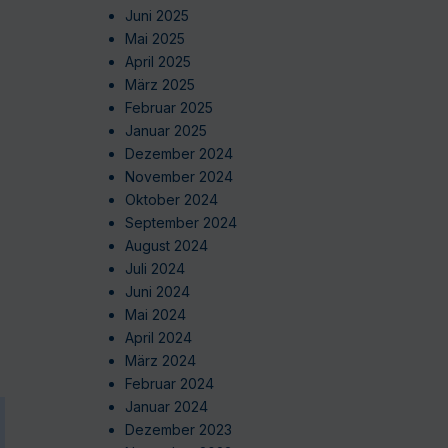
Juni 2025
Mai 2025
April 2025
März 2025
Februar 2025
Januar 2025
Dezember 2024
November 2024
Oktober 2024
September 2024
August 2024
Juli 2024
Juni 2024
Mai 2024
April 2024
März 2024
Februar 2024
Januar 2024
Dezember 2023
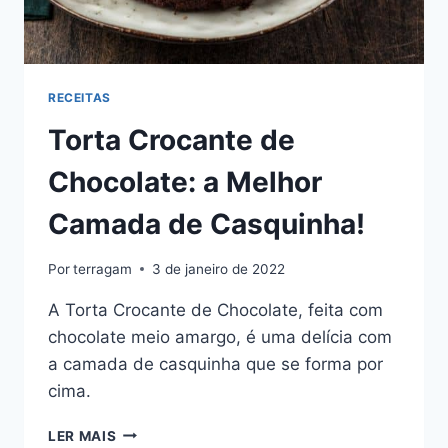
RECEITAS
Torta Crocante de
Chocolate: a Melhor
Camada de Casquinha!
Por
terragam
3 de janeiro de 2022
A Torta Crocante de Chocolate, feita com
chocolate meio amargo, é uma delícia com
a camada de casquinha que se forma por
cima.
TORTA
LER MAIS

^^^^^^^^

* _Exercise description_
From the line containing "November 2024" down to the last line of the entries above, retype each line exactly as it stands, but skip the pictures.

* _Result of this exercise_
November 2024
Oktober 2024
September 2024
August 2024
Juli 2024
Juni 2024
Mai 2024
April 2024
März 2024
Februar 2024
Januar 2024
Dezember 2023
RECEITAS
Torta Crocante de
Chocolate: a Melhor
Camada de Casquinha!
Por
terragam
3 de janeiro de 2022
A Torta Crocante de Chocolate, feita com
chocolate meio amargo, é uma delícia com
a camada de casquinha que se forma por
cima.
TORTA
LER MAIS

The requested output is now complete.